KRAB got to one of the essential points about the "hollow sphere" problem when he showed the relation between the distance the test particle is from the sides of the sphere versus the attraction on the particle due to the effective mass. Basically the lack of attraction inside a hollow (uniform) sphere is a result of and a test of the inverse square law. The law has been extensively tested for columb's inverse square rule for charges - down to errors of 10^(-16) or something similar. If the gravitational attraction is not governed by the inverse square law then the effect will be absent (if the law is inverse 2.0001 power, it would be quite hard to detect, of course).

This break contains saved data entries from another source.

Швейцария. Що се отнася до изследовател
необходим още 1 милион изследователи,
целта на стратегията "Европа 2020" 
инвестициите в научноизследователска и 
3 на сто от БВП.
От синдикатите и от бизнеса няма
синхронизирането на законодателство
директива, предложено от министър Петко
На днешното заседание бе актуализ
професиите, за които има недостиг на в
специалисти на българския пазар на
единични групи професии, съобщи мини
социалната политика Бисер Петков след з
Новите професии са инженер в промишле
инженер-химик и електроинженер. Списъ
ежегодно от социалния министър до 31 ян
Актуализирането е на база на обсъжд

Talking about black holes in this context is kind of odd. As another contrubuter pointed out, the inverse-square law is Newton's law. The characteristics of black holes cannot be deduced from Newton's physics and thus trying to make a conjecture of how one would behave in the Newtonian universe is not sensible. I don't know how to work out the field equations, but I bet that if the walls of the uniform sphere began to approach relativistic mass that many odd consequence would happen - one would probably be "frame dragging".

Last edited: Dec 27, 2004
25. Dec 27, 2004

### Integral

Staff Emeritus
The link to the Kerr Black hole referred to space inside of the EVENT HORIZON, this is not the same as "inside" of a black hole. The mass of black hole is concentrated inside of a singularity. The Singularity is caused by the INFINITE density of the black hole. It is NONSENSICAL to speak of the inside of a black hole. For an object to have an inside, it must have a measurably large volume, if a black hole had a measurable volume it would not have an infinite density. Please stick to the topic.